There should also be a mechanism in place for employees to report wrongdoing to the board of directors. The criminal complaint states that Sachdeva's assistant made the wire transfers to American Express. It is unclear whether that employee was actively involved in the alleged fraud, or whether she was an unwitting participant. Either way, the fact that at least one other Koss employee was involved, according to the complaint, means that management had an opportunity to discover the fraud much earlier, and might have if additional controls had been in place.

It will be interesting to see what Koss says about the way this alleged embezzlement was carried out and concealed. This case should be a wake-up call for all companies: Do not let your top finance executives operate in a vacuum. Other executives need to be actively involved in the finance function so that thefts don't go unnoticed for years.

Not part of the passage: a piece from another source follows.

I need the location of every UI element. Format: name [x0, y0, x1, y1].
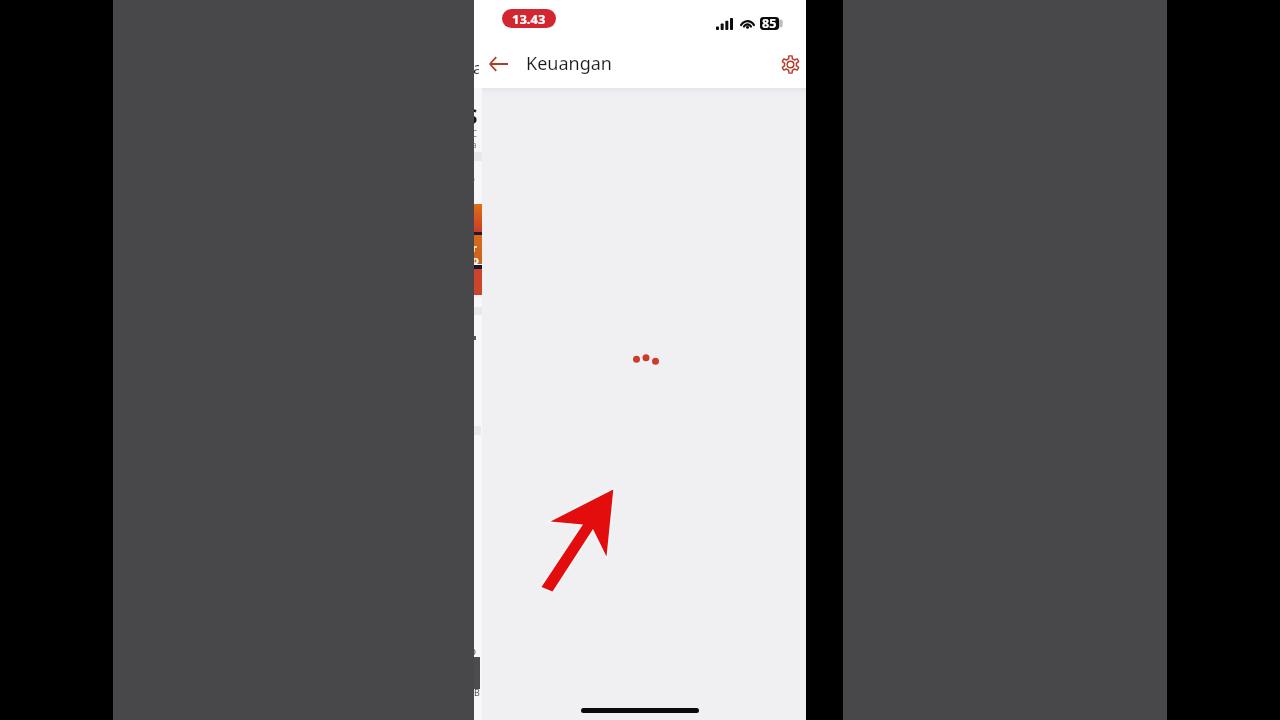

The prosecution and defense of this case will be interesting as well. Sachdeva has been charged with only wire fraud for now, but I wouldn't be surprised if additional charges are added by the Feds. (View the criminal complaint here.)

It's unclear whether Sachdeva has any assets that could be used for restitution, but Koss might be able to recover at least some money by returning the unused clothing to the boutiques. Sachdeva's attorney declined to comment on the matter or the issue of restitution, saying it was too early in the prosecution for him to say anything.

Tracy L. Coenen, CPA, MBA, CFE is a fraud examiner and forensic accountant who investigates corporate fraud and consumers scams, and is the author of Essentials of Corporate Fraud and Expert Fraud Investigation: A Step-by-Step Guide.